You can do two things about most of these sources of noise: one is to reduce the
amount of noise produced in the first place, and the second is to protect equipment
from such noise entering. The EMC regulations (Electromagnetic Compatibility) are
concerned with controlling the noise produced by electronic equipment as well as the
operation of equipment subject to noise. Equipment conforming to the regulations
has a label attached to it.

Magnetic interference
An example of this is noise generated by transformers. Toroidal transformers
generate less stray magnetic field than others (but are more expensive to make).
Magnetic interference is picked up by circulating currents generated in loops of
circuitry. Careful design avoiding such loops, or making them as small as possible,
may reduce the problem.

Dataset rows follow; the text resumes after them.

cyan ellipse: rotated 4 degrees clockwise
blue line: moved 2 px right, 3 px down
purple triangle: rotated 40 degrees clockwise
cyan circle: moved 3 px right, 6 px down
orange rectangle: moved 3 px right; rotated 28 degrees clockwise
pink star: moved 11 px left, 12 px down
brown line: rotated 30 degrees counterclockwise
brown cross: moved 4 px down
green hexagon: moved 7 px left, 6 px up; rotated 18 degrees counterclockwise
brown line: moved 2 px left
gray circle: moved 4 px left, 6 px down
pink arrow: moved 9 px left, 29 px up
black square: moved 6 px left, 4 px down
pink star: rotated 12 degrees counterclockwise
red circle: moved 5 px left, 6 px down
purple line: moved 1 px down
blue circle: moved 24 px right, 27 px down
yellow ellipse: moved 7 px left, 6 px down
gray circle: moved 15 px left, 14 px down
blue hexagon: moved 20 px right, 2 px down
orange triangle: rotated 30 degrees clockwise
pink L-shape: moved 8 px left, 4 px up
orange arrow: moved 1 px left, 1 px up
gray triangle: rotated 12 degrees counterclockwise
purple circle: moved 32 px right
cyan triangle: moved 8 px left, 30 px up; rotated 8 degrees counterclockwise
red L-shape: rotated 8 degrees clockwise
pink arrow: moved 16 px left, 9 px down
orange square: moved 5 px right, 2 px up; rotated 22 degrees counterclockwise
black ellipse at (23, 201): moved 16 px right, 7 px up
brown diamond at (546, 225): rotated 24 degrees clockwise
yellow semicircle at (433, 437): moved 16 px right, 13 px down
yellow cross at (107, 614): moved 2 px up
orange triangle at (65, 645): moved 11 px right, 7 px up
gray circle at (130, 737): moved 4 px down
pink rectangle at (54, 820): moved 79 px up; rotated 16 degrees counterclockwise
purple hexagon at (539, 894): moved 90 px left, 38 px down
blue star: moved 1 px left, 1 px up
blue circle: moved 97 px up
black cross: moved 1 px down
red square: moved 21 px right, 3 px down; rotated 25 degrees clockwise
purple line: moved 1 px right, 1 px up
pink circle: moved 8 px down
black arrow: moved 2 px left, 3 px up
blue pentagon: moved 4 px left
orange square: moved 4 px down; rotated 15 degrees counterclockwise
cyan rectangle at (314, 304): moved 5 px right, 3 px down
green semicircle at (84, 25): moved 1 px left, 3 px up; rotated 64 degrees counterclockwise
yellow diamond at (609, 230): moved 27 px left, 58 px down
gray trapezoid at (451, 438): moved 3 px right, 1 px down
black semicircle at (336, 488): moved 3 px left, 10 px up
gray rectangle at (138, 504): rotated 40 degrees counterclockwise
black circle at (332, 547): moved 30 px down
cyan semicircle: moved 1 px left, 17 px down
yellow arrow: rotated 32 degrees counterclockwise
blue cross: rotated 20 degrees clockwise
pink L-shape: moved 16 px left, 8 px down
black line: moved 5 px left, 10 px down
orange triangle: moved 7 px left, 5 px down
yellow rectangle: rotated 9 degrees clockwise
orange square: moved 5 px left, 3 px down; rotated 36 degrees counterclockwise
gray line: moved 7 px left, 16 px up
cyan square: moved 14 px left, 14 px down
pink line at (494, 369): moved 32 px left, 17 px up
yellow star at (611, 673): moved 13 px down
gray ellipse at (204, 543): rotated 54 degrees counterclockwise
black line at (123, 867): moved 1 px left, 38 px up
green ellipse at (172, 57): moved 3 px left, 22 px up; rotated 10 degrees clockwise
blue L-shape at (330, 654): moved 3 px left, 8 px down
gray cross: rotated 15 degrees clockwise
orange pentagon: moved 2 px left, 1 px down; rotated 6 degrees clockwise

Shielding is possible with special “mu-metal” which
‘conducts’ the magnetic field away from the circuit. Magnetic fields from
transformers usually vary at 50Hz, producing the familiar ‘hum’ in some audio
equipment.

Electrostatic interference
Capacitive interference of signals from one part of a circuit to another can occur if
wires run close to each other in wiring looms or on PCB’s. Re-routing the offending
wires so that they are further apart, or using screened cables can reduce the
interference.

Electromagnetic interference
Parts of circuits may act as aerials to any electromagnetic radiation from, for instance,
fluorescent lights or sparking contacts. Fitting capacitors across the contacts can
reduce the source of noise, and metal screening (any electrically conductive metal)
will reduce how much noise is picked up.

Directly coupled interference


This refers to noise that is coupled into the circuit through the wires attached to it. It
can arise from spikes on the mains supply or noise picked up on input leads. Special
filters can be fitted to reduce the noise on the mains, and the inductance of input leads
can be increased by the use of ferrite rings. (Increasing the inductance will reduce
current surges and hence reduce interference at high frequencies.)
Another way to reduce the effect of noise on input leads is to use circuits with
‘differential’ inputs. Such circuits have two input wires. The true signal is
represented by the difference in voltage on these two wires. The idea is that any noise
will affect both wires by the same amount, and so be ignored. The circuit will
respond to just the true, differential signal.